> [Exercise brief]:
After finding the line that contains "economiza tempo em cada operação.", give again that line and each one following it, exactly, until the records end.

(Entries taken from a collection)

--- START ---

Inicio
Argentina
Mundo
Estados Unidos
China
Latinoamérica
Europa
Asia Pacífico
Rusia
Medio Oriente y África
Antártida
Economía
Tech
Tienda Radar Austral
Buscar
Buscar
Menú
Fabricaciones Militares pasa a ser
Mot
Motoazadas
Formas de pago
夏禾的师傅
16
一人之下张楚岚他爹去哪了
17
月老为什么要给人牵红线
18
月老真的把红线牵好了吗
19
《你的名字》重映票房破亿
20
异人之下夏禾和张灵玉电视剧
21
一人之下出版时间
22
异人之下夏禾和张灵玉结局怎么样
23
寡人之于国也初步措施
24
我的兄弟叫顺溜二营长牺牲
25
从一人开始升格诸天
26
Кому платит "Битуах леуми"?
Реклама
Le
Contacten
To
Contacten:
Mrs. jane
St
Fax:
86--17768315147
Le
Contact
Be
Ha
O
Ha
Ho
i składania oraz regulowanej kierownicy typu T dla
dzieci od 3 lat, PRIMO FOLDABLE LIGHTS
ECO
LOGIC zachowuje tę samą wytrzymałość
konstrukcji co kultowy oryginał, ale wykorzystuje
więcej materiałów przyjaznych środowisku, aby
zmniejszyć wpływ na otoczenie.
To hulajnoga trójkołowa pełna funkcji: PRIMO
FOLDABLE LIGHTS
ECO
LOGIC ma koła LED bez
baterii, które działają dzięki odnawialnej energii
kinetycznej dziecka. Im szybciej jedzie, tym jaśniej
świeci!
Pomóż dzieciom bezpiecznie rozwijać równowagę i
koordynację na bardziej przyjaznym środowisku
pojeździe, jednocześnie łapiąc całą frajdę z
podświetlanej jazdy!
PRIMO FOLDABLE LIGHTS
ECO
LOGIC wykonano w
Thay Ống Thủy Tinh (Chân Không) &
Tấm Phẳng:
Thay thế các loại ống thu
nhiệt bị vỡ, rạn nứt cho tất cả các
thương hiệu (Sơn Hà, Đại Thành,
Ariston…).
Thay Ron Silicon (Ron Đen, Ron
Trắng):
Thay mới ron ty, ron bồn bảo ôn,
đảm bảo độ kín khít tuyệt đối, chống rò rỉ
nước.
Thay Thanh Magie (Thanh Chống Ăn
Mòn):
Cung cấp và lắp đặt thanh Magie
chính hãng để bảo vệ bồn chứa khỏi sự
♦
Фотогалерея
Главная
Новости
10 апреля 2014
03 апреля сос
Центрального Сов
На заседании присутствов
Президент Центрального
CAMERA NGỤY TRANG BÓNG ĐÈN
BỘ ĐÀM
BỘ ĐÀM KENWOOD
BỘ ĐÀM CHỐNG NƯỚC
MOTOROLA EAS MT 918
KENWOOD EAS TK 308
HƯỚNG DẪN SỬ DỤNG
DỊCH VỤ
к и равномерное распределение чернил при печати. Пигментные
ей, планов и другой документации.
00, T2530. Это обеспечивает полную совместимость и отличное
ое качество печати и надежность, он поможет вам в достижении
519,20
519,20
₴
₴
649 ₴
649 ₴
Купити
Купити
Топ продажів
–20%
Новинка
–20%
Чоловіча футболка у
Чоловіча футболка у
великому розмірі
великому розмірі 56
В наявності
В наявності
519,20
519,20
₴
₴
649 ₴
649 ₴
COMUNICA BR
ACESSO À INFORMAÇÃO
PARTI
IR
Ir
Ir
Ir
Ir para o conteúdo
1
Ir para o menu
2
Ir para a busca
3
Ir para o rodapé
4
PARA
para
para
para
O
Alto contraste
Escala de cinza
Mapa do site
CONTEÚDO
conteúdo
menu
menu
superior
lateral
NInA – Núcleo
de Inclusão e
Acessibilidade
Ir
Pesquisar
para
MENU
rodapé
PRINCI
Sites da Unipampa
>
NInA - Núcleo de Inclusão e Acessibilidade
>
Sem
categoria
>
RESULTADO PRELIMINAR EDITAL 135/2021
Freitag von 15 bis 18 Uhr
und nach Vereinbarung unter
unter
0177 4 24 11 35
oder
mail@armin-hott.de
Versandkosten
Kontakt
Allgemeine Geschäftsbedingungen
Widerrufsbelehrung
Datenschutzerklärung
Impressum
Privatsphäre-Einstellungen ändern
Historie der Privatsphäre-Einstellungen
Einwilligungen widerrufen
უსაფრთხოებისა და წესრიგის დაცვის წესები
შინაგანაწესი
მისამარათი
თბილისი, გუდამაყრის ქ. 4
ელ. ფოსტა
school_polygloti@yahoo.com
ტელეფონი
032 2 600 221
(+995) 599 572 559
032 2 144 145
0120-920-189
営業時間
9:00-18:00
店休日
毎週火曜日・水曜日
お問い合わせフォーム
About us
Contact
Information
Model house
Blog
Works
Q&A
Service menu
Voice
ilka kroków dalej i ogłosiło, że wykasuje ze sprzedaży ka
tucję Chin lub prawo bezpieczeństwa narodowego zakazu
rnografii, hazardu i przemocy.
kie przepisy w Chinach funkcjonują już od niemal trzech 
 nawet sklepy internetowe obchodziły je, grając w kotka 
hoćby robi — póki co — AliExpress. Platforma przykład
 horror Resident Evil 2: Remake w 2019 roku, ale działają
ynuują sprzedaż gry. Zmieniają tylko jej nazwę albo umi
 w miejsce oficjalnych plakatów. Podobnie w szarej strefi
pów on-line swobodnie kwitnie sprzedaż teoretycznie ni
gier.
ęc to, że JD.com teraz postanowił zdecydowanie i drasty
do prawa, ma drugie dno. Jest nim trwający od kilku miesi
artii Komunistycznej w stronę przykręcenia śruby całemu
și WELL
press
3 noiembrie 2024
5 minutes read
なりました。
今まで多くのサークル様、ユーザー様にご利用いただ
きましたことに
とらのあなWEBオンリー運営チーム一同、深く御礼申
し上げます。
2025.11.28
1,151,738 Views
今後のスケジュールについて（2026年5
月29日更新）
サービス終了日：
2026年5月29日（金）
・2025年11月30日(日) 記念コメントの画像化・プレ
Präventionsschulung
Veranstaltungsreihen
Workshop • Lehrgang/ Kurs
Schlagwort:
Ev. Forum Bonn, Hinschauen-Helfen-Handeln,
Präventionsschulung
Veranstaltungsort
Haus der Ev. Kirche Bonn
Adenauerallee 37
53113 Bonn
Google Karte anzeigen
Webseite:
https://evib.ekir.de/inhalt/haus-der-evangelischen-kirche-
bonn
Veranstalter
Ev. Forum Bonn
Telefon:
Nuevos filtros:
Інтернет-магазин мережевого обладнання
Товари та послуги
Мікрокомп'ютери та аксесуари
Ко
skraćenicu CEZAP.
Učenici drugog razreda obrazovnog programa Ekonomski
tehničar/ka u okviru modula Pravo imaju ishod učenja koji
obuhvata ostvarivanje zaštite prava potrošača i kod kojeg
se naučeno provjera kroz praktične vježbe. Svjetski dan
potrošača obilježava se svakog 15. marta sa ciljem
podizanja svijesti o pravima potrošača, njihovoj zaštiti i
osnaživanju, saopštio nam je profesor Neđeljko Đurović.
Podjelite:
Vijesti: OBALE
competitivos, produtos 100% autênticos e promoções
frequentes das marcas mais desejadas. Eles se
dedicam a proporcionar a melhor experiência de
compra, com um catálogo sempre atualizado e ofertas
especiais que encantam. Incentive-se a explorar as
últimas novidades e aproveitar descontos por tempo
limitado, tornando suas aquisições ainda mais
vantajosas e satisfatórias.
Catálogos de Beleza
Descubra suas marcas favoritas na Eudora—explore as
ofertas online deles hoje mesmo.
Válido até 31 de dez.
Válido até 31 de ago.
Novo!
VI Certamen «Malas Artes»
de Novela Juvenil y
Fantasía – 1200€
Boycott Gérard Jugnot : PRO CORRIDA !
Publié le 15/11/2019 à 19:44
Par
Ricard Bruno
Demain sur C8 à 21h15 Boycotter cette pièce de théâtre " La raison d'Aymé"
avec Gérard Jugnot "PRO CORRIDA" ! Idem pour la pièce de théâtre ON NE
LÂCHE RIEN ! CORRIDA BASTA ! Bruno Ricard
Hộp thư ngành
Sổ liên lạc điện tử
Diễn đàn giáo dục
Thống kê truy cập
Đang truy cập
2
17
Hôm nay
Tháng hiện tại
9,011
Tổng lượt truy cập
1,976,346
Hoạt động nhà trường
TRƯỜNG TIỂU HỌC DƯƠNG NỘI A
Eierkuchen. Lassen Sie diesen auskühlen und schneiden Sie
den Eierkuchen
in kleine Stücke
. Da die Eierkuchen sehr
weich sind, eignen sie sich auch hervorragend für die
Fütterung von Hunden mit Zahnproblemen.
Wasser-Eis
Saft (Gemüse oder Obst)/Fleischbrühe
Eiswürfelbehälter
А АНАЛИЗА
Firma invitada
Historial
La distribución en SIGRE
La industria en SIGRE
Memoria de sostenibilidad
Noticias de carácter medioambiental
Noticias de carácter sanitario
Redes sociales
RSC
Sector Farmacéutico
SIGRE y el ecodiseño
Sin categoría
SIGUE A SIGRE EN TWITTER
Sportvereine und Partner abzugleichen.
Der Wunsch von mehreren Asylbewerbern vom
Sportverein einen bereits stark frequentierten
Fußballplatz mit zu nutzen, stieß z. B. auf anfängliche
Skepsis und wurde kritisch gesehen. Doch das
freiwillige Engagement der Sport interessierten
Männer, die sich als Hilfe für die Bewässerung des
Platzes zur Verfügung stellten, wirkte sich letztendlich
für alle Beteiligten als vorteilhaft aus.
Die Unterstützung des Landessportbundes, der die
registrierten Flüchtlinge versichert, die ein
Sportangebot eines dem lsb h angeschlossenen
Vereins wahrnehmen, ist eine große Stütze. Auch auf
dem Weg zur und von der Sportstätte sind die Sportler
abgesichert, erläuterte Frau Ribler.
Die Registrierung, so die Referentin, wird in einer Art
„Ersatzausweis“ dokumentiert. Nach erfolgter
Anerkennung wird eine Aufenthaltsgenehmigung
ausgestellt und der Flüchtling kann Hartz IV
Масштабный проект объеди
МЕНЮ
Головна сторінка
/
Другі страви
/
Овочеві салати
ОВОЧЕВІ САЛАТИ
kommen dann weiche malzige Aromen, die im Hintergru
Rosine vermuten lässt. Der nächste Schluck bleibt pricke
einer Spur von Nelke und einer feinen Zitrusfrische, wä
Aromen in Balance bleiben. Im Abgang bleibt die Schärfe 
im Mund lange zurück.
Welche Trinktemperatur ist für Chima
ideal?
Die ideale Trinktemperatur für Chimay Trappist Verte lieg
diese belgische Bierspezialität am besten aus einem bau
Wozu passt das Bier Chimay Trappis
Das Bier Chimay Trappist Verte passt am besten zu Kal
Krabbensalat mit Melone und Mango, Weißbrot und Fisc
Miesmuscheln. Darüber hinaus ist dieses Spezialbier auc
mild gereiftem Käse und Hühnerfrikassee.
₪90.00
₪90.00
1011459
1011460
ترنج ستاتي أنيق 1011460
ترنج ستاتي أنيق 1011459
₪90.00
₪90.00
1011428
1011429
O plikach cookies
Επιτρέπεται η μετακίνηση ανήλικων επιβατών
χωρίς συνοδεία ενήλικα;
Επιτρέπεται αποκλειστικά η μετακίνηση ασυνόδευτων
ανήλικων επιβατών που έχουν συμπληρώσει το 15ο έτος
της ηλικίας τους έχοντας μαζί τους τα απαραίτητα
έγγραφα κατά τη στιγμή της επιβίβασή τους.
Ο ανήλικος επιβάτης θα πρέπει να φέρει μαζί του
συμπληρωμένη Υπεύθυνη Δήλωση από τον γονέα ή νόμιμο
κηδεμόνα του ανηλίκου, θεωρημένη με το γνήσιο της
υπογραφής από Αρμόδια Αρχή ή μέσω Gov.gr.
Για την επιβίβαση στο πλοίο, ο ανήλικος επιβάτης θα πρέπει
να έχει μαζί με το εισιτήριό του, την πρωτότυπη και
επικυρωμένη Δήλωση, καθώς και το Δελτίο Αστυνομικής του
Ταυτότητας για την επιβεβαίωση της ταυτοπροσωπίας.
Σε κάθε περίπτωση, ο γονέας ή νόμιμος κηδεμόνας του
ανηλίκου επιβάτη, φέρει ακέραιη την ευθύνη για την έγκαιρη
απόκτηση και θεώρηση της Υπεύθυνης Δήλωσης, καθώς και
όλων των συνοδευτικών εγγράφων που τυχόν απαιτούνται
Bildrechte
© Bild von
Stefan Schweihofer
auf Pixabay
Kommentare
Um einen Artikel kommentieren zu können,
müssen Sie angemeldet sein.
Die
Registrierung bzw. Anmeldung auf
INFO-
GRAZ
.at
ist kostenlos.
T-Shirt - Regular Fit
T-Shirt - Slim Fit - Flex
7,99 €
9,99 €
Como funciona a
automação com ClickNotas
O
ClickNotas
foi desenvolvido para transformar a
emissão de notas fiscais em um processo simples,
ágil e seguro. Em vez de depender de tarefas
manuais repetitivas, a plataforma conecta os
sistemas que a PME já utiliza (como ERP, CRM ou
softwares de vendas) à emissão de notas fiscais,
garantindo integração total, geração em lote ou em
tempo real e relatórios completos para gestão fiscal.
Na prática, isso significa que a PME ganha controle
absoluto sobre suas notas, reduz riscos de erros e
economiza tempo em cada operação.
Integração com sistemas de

--- END ---

> [Response area]:
economiza tempo em cada operação.
Integração com sistemas de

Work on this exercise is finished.